Other-focused TIDDs concern the Self’s behaviors towards Others in the dialogue. Prototypical other-focused TIDDs include incivility, judgment of ideological positions, accusation of incompetence, and criticizing others’ talk. These TIDDs concern any instance of other-directed communicative behaviors produced by a single individual.
Intersubjective-focused TIDDs concern the overall relationship between Self and Others as they interact over an Object. Prototypical intersubjective-focused TIDDs include disagreement, metatalk, social support, and reciprocation of self-disclosure. These TIDDs pertain to meta dialogue, that is, dialogue that coordinates the perspectives of Self and Other vis-à-vis the Object.
Conclusion
This study introduces TIDDs to conceptualize the growing need to measure the deliberative quality of online dialogues. The review provides a practical and theoretical contribution. At a practical level, the TIDDs (supplementary materials B & A – 4) can be applied across a variety of datasets as they are context-independent. They may therefore facilitate automatic comparison of dialogue quality across social media platforms. If embraced and developed, TIDDs might enable more multidisciplinary research using large-scale online dialogue datasets.

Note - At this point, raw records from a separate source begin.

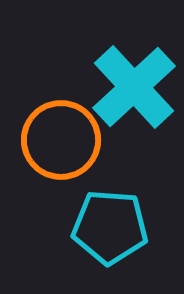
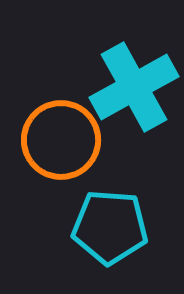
cyan cross: rotated 14 degrees clockwise
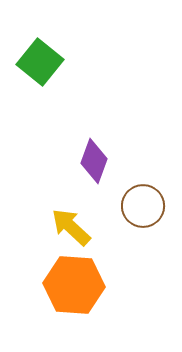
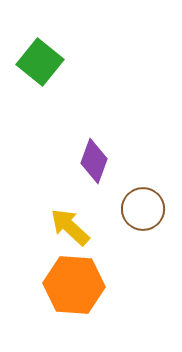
brown circle: moved 3 px down
yellow arrow: moved 1 px left
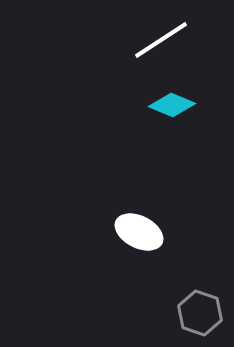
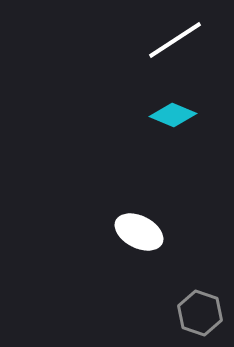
white line: moved 14 px right
cyan diamond: moved 1 px right, 10 px down
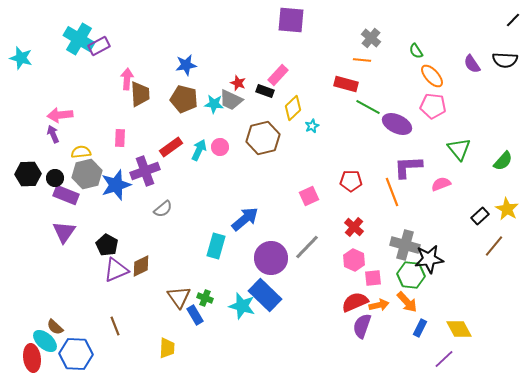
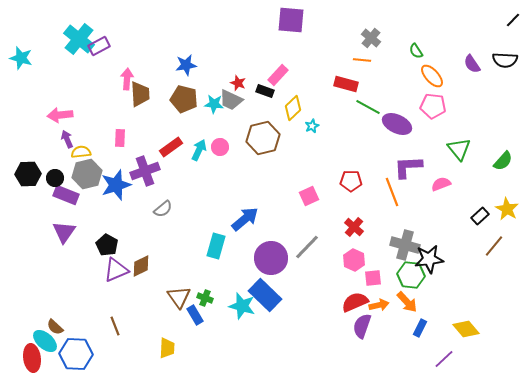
cyan cross at (79, 39): rotated 8 degrees clockwise
purple arrow at (53, 134): moved 14 px right, 5 px down
yellow diamond at (459, 329): moved 7 px right; rotated 12 degrees counterclockwise
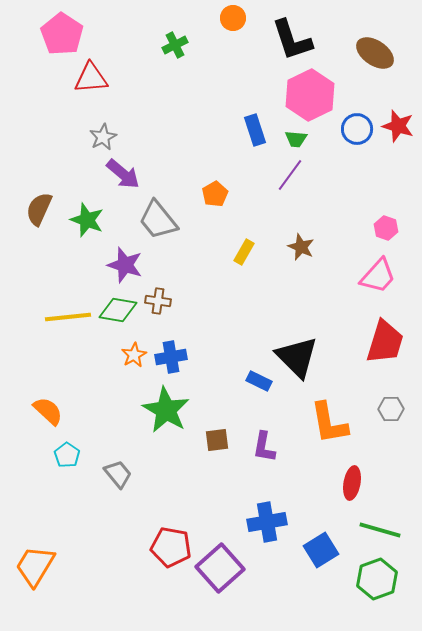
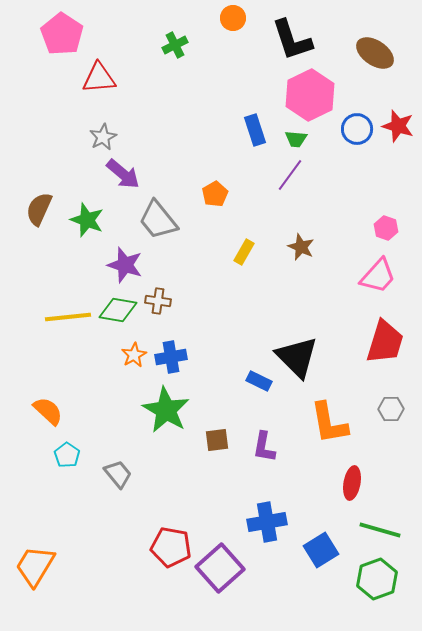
red triangle at (91, 78): moved 8 px right
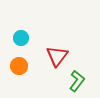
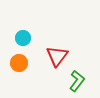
cyan circle: moved 2 px right
orange circle: moved 3 px up
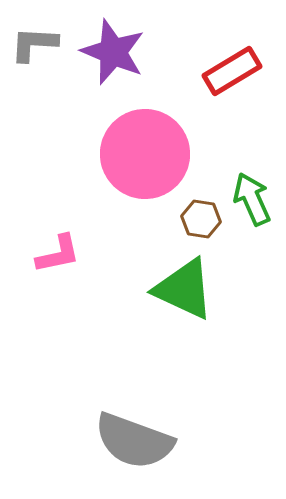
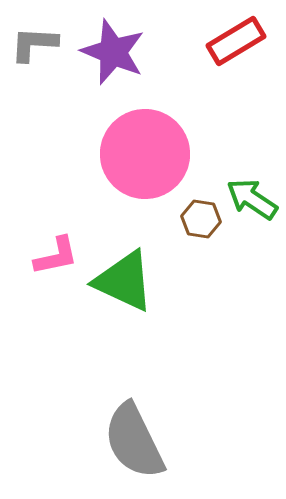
red rectangle: moved 4 px right, 30 px up
green arrow: rotated 32 degrees counterclockwise
pink L-shape: moved 2 px left, 2 px down
green triangle: moved 60 px left, 8 px up
gray semicircle: rotated 44 degrees clockwise
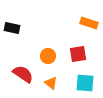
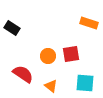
black rectangle: rotated 21 degrees clockwise
red square: moved 7 px left
orange triangle: moved 3 px down
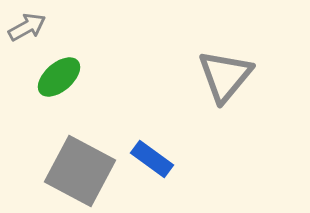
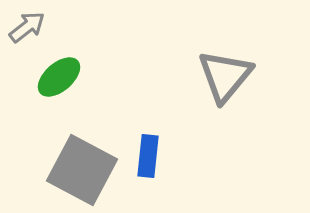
gray arrow: rotated 9 degrees counterclockwise
blue rectangle: moved 4 px left, 3 px up; rotated 60 degrees clockwise
gray square: moved 2 px right, 1 px up
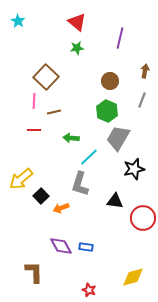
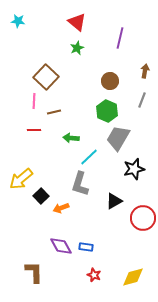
cyan star: rotated 24 degrees counterclockwise
green star: rotated 16 degrees counterclockwise
black triangle: moved 1 px left; rotated 36 degrees counterclockwise
red star: moved 5 px right, 15 px up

At a theoretical level, we suggest deliberative theory conceptualize TIDDs using a model of Self-Other-Object interactions instead of ideal speech situations. Based on a descriptive definition of dialogue, a Self-Other-Object model better reflects empirical reality than abstract theoretical constructs such as rationality and civility. Adopting this model can help broaden current empirical measures used for predicting desirable outcomes of deliberation and, in turn, understanding how online dialogues can be improved for maintaining democracies.
This systematic review has three important limitations. First, the review did not follow a prospective registration before being conducted. Second, only three databases were used for identifying relevant literature. Future studies should seek to expand on the current TIDDs by targeting databases that were not included in the review (e.g., Web of Science, Google Scholar). Third, because the review focused on measured constructs, we only performed a minimal quality check of studies’ analysis methods and results during the screening process. Future reviews may expand on our review by assessing how well TIDDs are analyzed in the target studies. This would provide additional insight into the criterion validity of the TIDDs and, therefore, how they might robustly predict dialogue outcomes.
Computers have become integral to the functioning of societies by enabling previously unimaginable dialogues. With these new dialogues come many unanswered questions about the role of communication in democracies. We have shown how the deliberative literature, which conceptualized dialogue quality before widespread computation, benefits from adapting methods and findings from the wider empirical literature. The TIDDs provide a step towards reliable and valid measures of deliberative dialogue. With refinement, TIDDs have the potential to help monitor and improve the quality of online dialogue and, as a result, the future of global democracy.
Footnotes
Declaration of Conflicting Interests
The author(s) declared no potential conflicts of interest with respect to the research, authorship, and/or publication of this article.
Funding
The author(s) received no financial support for the research, authorship, and/or publication of this article.